Hug: He said he believes the county is committed to downtown given that they’ve already purchased the First Midwest Bank building on Jefferson Street as the future location; to build elsewhere in the county would cost another $30 million to $40 million. That said, he said the city can help the project by offering breaks in the form of waiving construction fees and other things the county would have to pay to the city, ultimately saving them millions without requiring the city to pay a cent.

Cottrell: He said he’d review the city budget to find places where new money could be found that would help assist the county in paying for a new building. He said he believes there are opportunities in which costs between city departments could be shared and that would result in savings.

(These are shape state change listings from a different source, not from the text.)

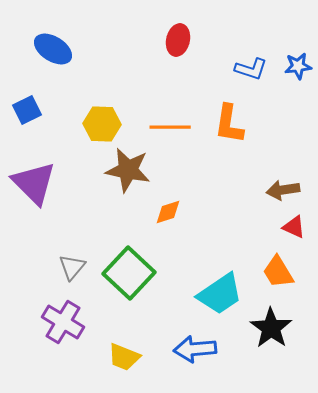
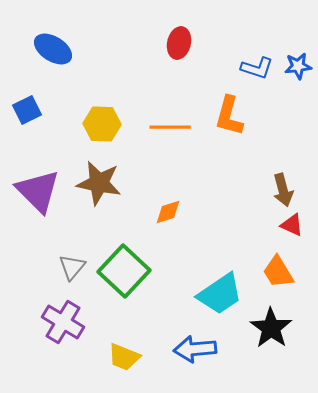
red ellipse: moved 1 px right, 3 px down
blue L-shape: moved 6 px right, 1 px up
orange L-shape: moved 8 px up; rotated 6 degrees clockwise
brown star: moved 29 px left, 13 px down
purple triangle: moved 4 px right, 8 px down
brown arrow: rotated 96 degrees counterclockwise
red triangle: moved 2 px left, 2 px up
green square: moved 5 px left, 2 px up
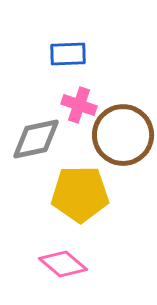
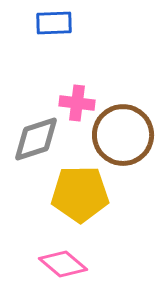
blue rectangle: moved 14 px left, 31 px up
pink cross: moved 2 px left, 2 px up; rotated 12 degrees counterclockwise
gray diamond: rotated 6 degrees counterclockwise
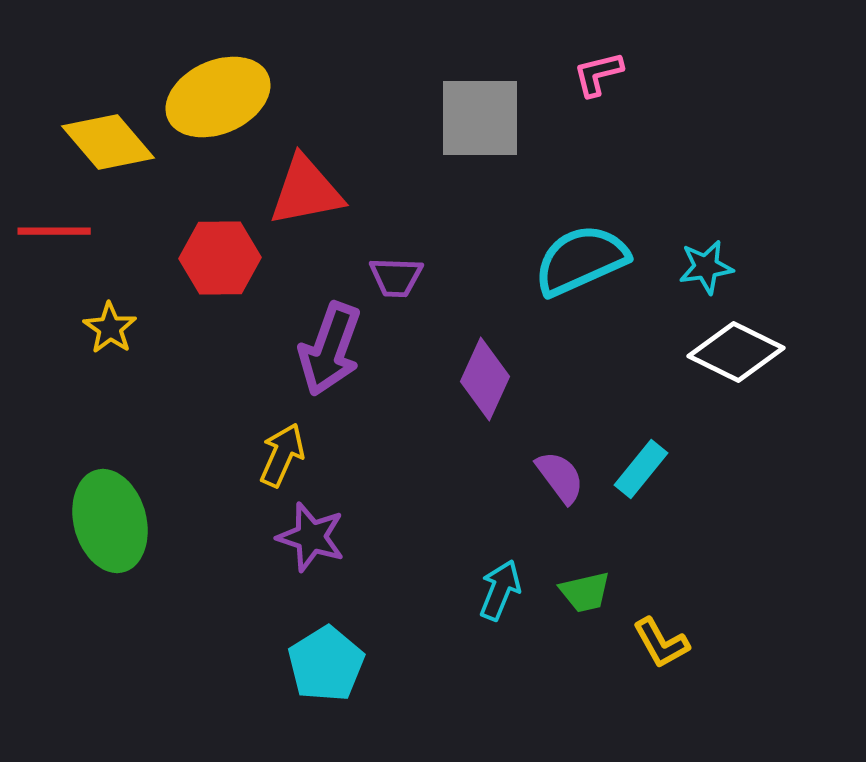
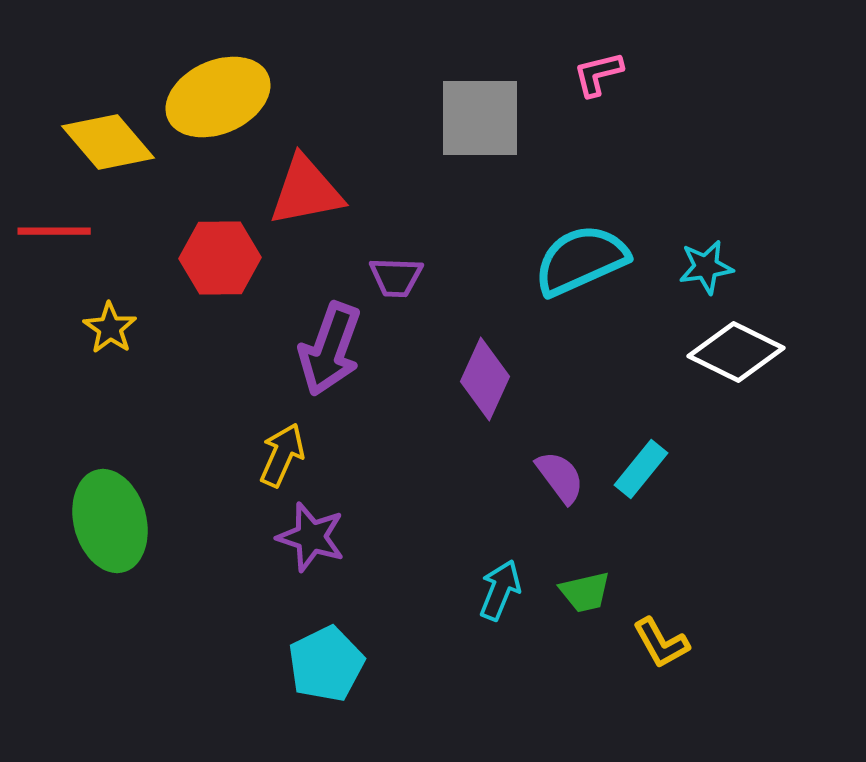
cyan pentagon: rotated 6 degrees clockwise
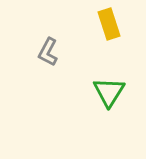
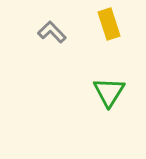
gray L-shape: moved 4 px right, 20 px up; rotated 108 degrees clockwise
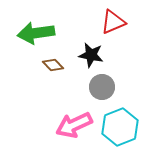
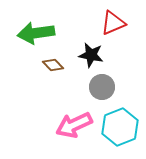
red triangle: moved 1 px down
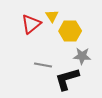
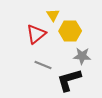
yellow triangle: moved 1 px right, 1 px up
red triangle: moved 5 px right, 10 px down
gray line: rotated 12 degrees clockwise
black L-shape: moved 2 px right, 1 px down
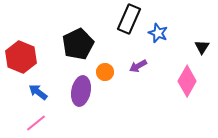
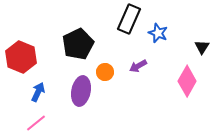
blue arrow: rotated 78 degrees clockwise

District 3 Councilman John Gerl

District 3 Councilman John Gerl

Gould: It’s imperative that city ensures the courthouse stay in downtown Joliet, he said. There are revenue sharing measures – income from downtown parking is one – that will allow the city to help defray the county’s expense, he said.

Mudron: He said he believes the council needs to meet with the city manager and other city administrators to ask what their recommendations are for finding ways to help the county. These employees are paid for their expertise in such things, and the council needs to seek their advice, he said.

Gerl: Joliet can provide millions of dollars in incentives to the county by waiving fees – construction permits, tap-on fees and others – they would otherwise have to pay, he said. That won’t cost the city a cent but will save the county a great amount, he said. Beyond that, the council cannot afford to neglect the downtown – “they want to see we’re investing in ourselves,” he said.

Polikaitis: “Quite honestly, (the county) probably has us over a barrel,” he said, and there’s not much alternative other than to find money to help underwrite the cost of a new courthouse because Joliet can’t afford to lose it. He said he advocates going back to the budget and finding ways to find money that can go to the project.

District 3 candidate Ray Polikaitis

District 3 candidate Ray Polikaitis


What should the council be doing to combat the crime the city’s experiencing, specifically 10 murders since Thanksgiving and shootings that are targeting houses, cars and people on the street?

Hug: He said he is a big supporter of the city’s Neighborhood-Oriented Police Team, which he voted to help restore and that is effective in allowing the police to develop contacts and information that solve crimes. “Simply put, we need to restock our police department,” he said.

Cottrell: He said he would like to see the re-establishment of a mobile police unit, which he found to be very effective when he was growing up in District 5. Such a unit can “move quickly” into areas experiencing a problem, assure residents that police are taking a problem seriously and tell the “bad guys we mean business,” he said.

Gould: More police officers are definitely needed, but that alone will not solve the city’s crime problem, he said. The city needs to create more high-paying jobs that will put people to work and reduce the number of people who commit crimes. Joliet also needs to “take a little pride in our town,” and clean up broken windows, garbage, weeds and other things that give the town the image of a place that doesn’t care.

Mudron: He said he believes the solution starts with talking to the experts – the police chief and his officers – about what they think is causing the problem and what the solution should be, and then working to implement their suggestions.

Gerl: He said he’s definitely committed to hiring more police officers, but sees crime as being a “deeper-rooted problem” that can’t be fixed by law enforcement alone. Education and job training are key to helping people get away from lives of crime, he said.

Polikaitis: “One of the city’s primary responsibilities is to provide a strong police department,” he said, and he’s a big supporter of Joliet’s Neighborhood-Oriented Police Team. Beyond that, though, the city needs to make creating “economic opportunities for people” a priority so that residents aren’t in a position to see opportunities in crime.